◆ **Problem details**: What is needed is an exact repeat of the lines from the line containing "agree that we" through the final line of the entries below, and nothing else.
--- Extracted records ---
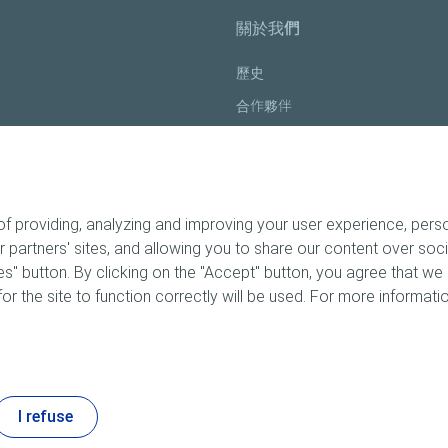
關於我們
歷史
合作夥伴
職人精神
 providing, analyzing and improving your user experience, person
ur partners' sites, and allowing you to share our content over so
" button. By clicking on the "Accept" button, you agree that we 
or the site to function correctly will be used. For more informatio
政策 & Cookie
無障礙網頁設計 : 不符合
法律聲明
聯絡我們
網站地圖
Co
I refuse
TotalEnergies Lubricants 2026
---
◆ **Output of the exercise**:
" button. By clicking on the "Accept" button, you agree that we 
or the site to function correctly will be used. For more informatio
政策 & Cookie
無障礙網頁設計 : 不符合
法律聲明
聯絡我們
網站地圖
Co
I refuse
TotalEnergies Lubricants 2026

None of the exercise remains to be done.